Engineers and physicists from the Delft Technical University in the Netherlands have unveiled a groundbreaking development in the realm of nanotechnology. Through their research, they have successfully created a microphone that is 200 times smaller than conventional models, while still delivering comparable sound quality.
Unlike traditional microphones that utilize a vibrating membrane, this innovative device features a graphene sheet – an ultra-thin layer of carbon consisting of just one atom in thickness.
The functionality of this microphone is rooted in a unique design, where the graphene sheet is stretched over a silicon cylinder that is filled with air. The operation of the microphone relies on the use of lasers: one laser induces vibrations in the membrane at its resonance frequency, while a second laser detects variations in this frequency caused by incoming sound waves, thereby converting sound into an electrical signal.

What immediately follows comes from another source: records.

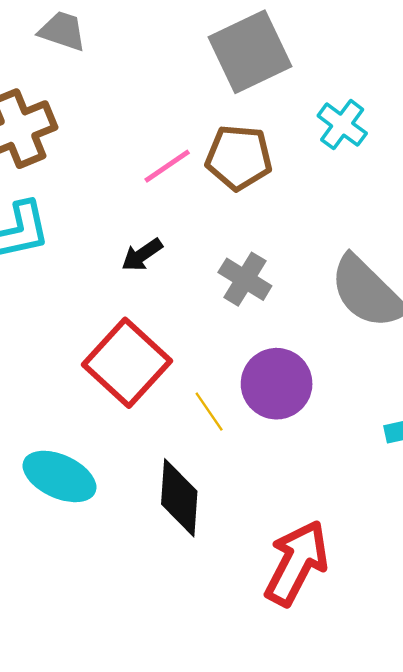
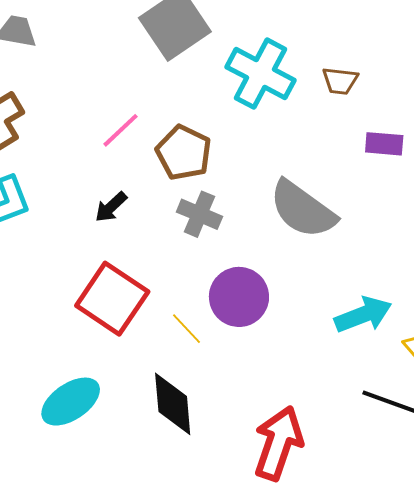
cyan cross: (342, 125) -> (261, 74), size x1.6
brown pentagon: (239, 157) -> (184, 153), moved, turned 30
cyan ellipse: (59, 476) -> (71, 402), turned -50

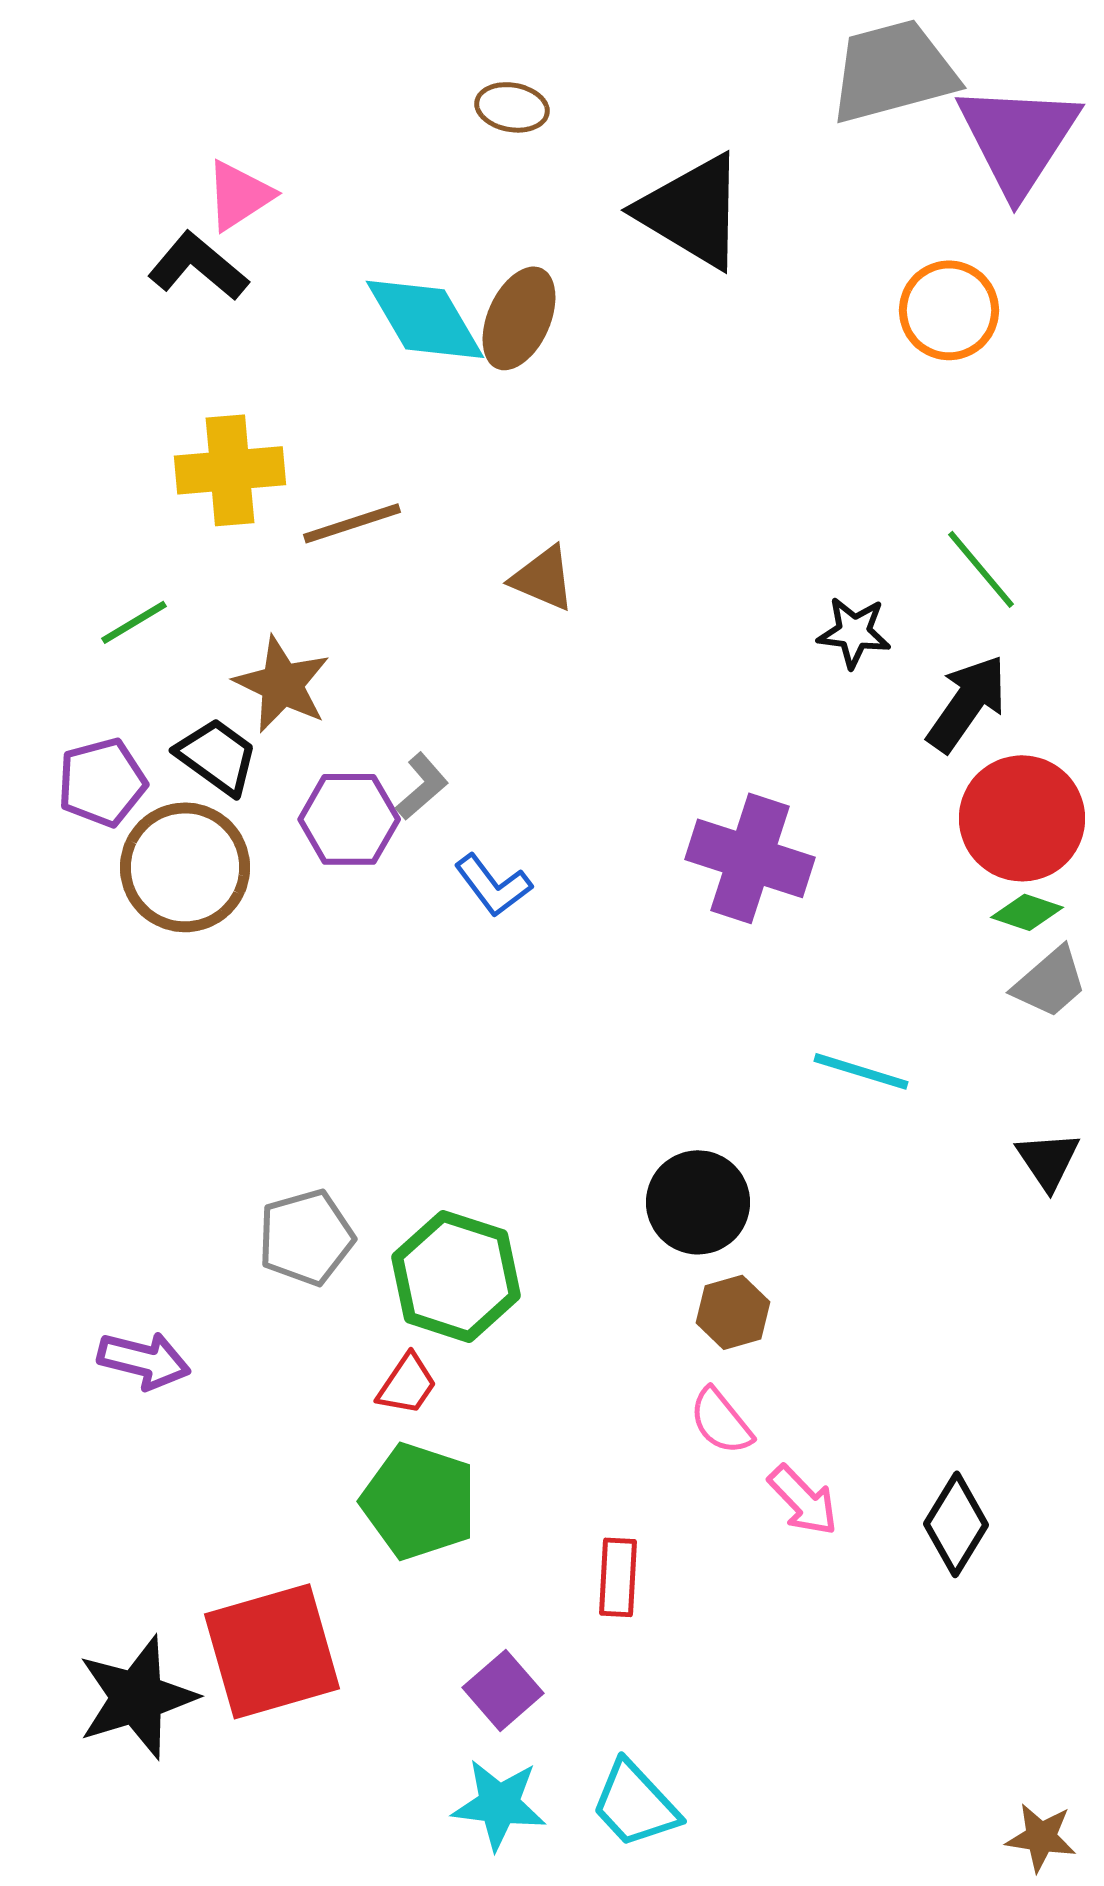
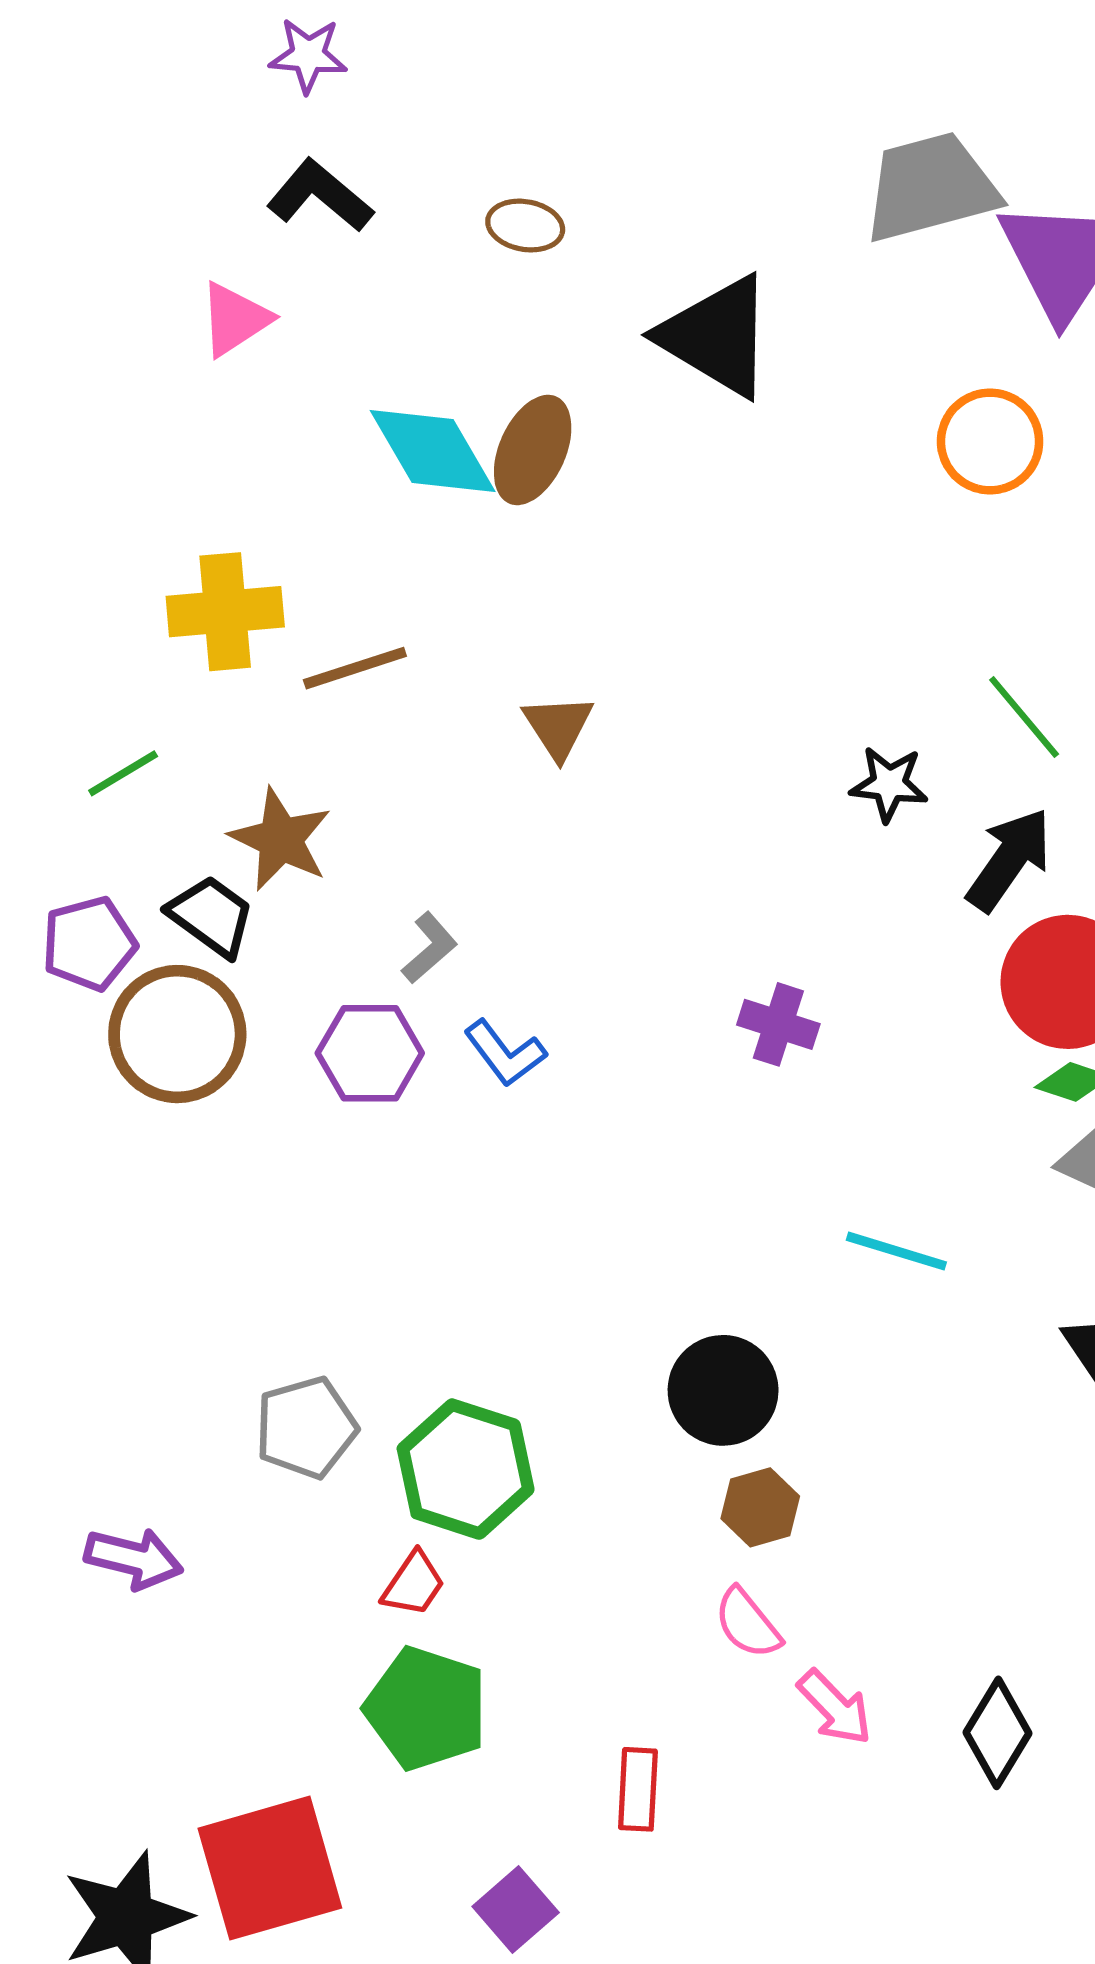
black L-shape: (198, 266) -> (320, 196), moved
brown triangle: (543, 578) -> (558, 727), turned 34
purple hexagon: (349, 819) -> (370, 1053), moved
purple cross: (750, 858) -> (778, 1024), size x0.6

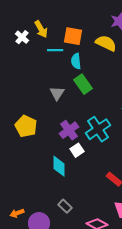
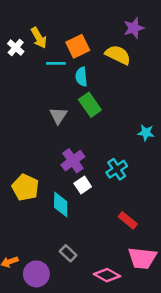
orange square: (73, 36) -> (78, 46), turned -36
yellow pentagon: (26, 126) -> (25, 187), moved
cyan cross: (98, 129) -> (117, 169), moved, size x0.7

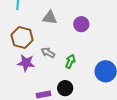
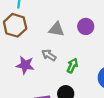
gray triangle: (50, 18) -> (56, 29), moved
brown hexagon: (22, 38) -> (15, 25), moved

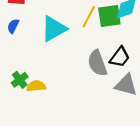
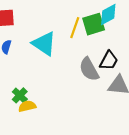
cyan triangle: (54, 29) -> (44, 44), turned -48
yellow semicircle: (36, 86) -> (27, 106), moved

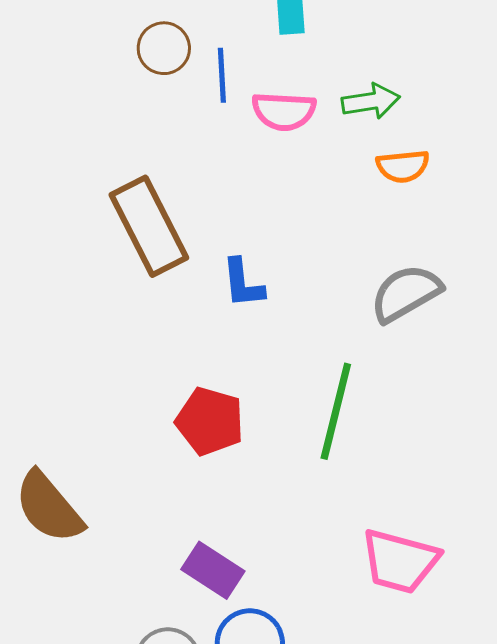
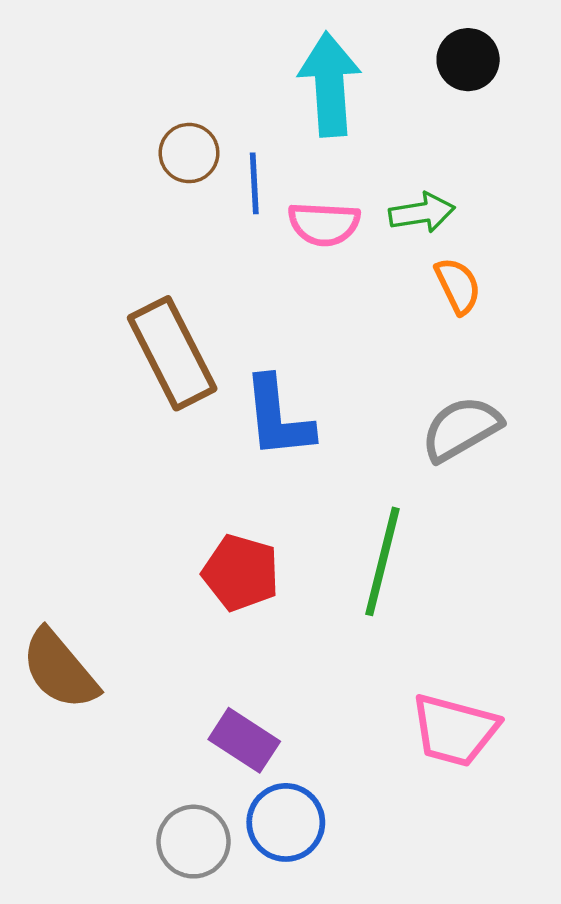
orange semicircle: (403, 166) -> (458, 286), turned -110
blue L-shape: (243, 283) -> (278, 417), size x1.5

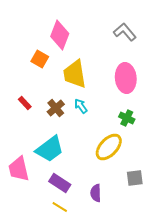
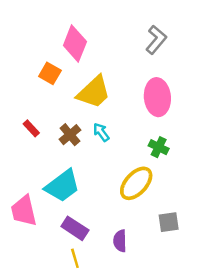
gray L-shape: (125, 32) -> (156, 40), turned 80
yellow trapezoid: (75, 74) -> (94, 92), turned -124
yellow line: (60, 207) -> (75, 258), turned 42

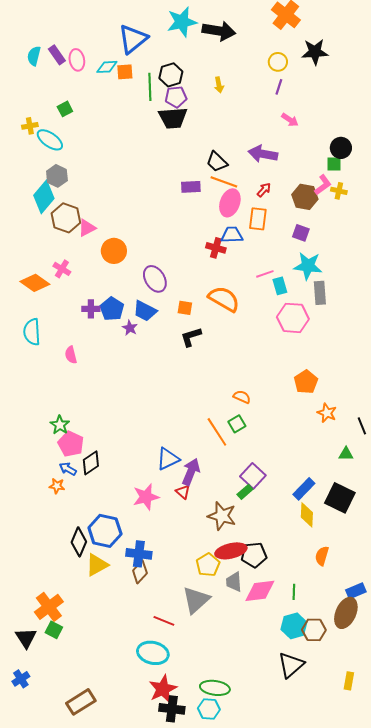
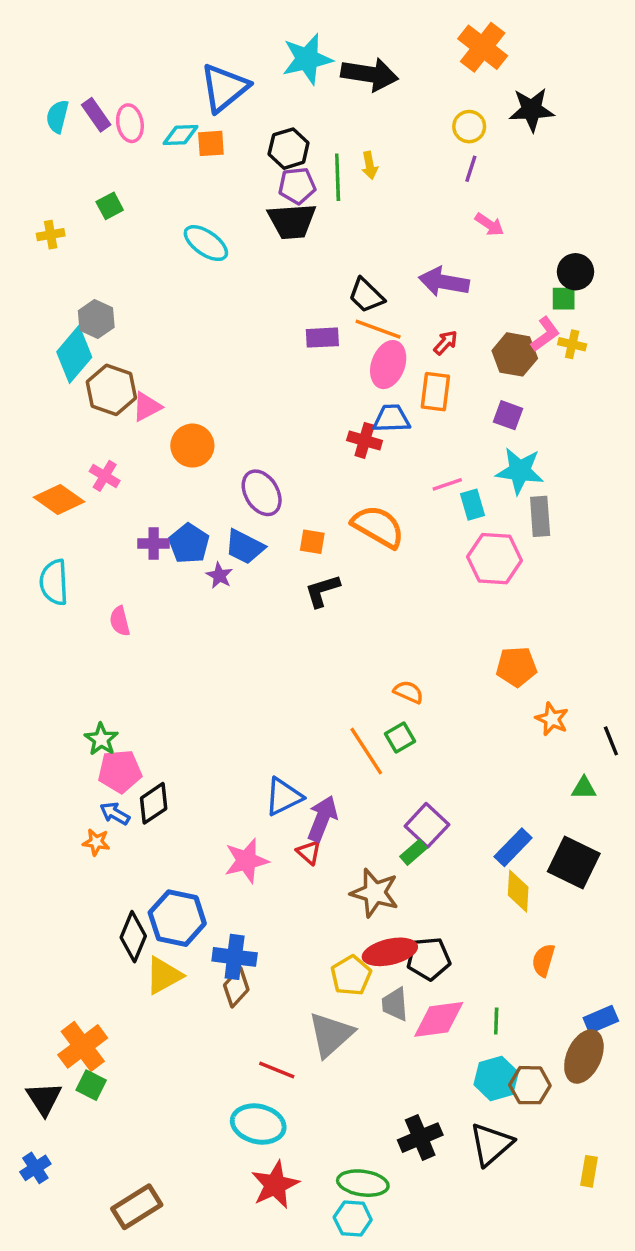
green line: (150, 87) -> (338, 177), moved
cyan ellipse: (50, 140) -> (206, 243), moved
orange pentagon: (306, 382) -> (516, 667), turned 30
pink pentagon: (71, 444) -> (120, 771), turned -30
black cross: (172, 709) -> (420, 1138), moved, turned -30

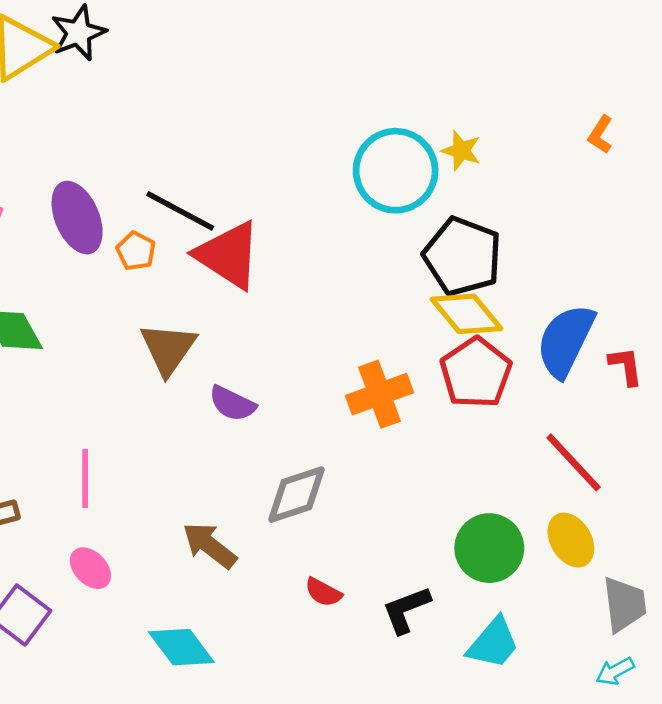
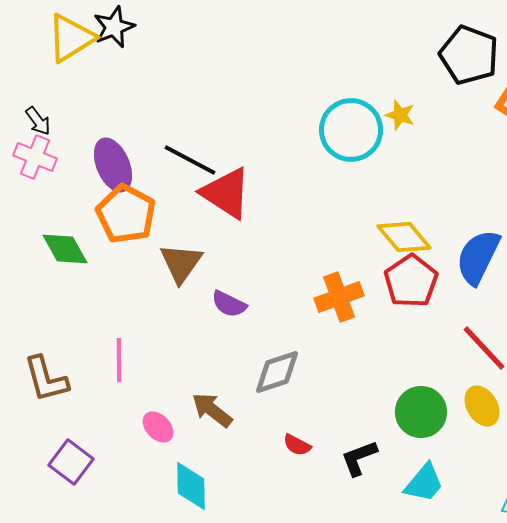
orange pentagon: (136, 251) -> (126, 214), moved, size x2.0
black pentagon: (462, 256) -> (469, 55), moved
pink ellipse: (90, 568) -> (158, 427), moved
cyan diamond: (181, 647) -> (191, 486), turned 36

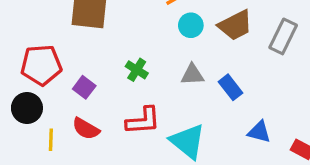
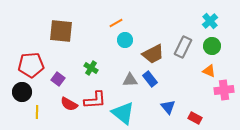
brown trapezoid: (235, 25) -> (153, 54), moved
gray triangle: (192, 75) -> (130, 80), moved
red semicircle: (86, 129) -> (69, 104), moved
blue triangle: (259, 132) -> (168, 107), turned 35

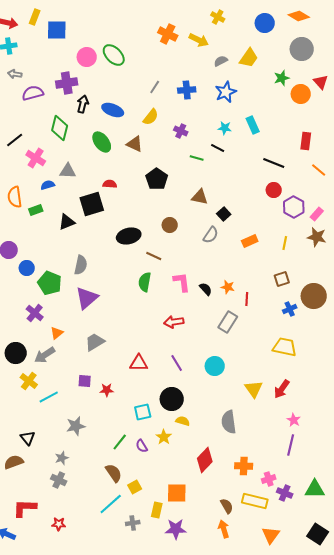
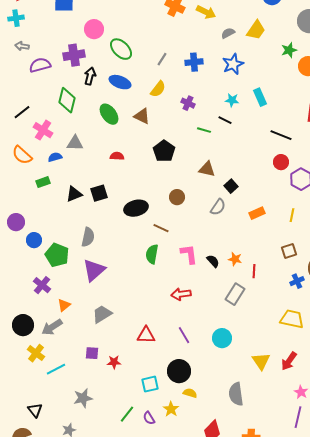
green ellipse: (114, 55) -> (121, 49), moved
orange semicircle: (15, 197) -> (22, 155), moved, turned -40
black square: (92, 204) -> (99, 193), moved, size x0.7

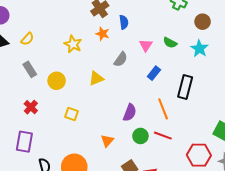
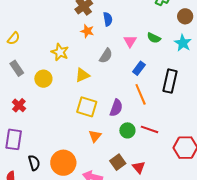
yellow star: (73, 44) -> (60, 52), moved
orange line: (163, 109) -> (141, 94), moved
yellow square: (71, 114) -> (87, 107), moved, size x1.5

In a demonstration of the microphone’s capabilities, researchers used it to record a musical theme from the popular video game Super Mario Bros. The results indicated that the device could capture sound within a frequency range similar to that of traditional microphones, although the quality of the recordings still falls slightly behind established technologies.
The active part of the microphone can have a diameter as small as 10 micrometers. By miniaturizing the microphone to such an extent, it becomes possible to house multiple components in the space previously occupied by a single standard microphone. This advancement opens up new possibilities for mobile devices, enabling improved noise reduction and precise sound localization.
However, Professor Anthony Kent from Nottingham University points out a crucial challenge: the laser system required to detect audio signals from the graphene membrane is currently larger in size than the graphene sheet itself. For the technology to be viable for widespread use in smartphones, further reduction of the entire system’s size is essential.
Despite this limitation, this development marks a significant leap forward in audio technology and has promising applications not only in mobile devices but also in various other fields where compact and highly sensitive microphones are needed.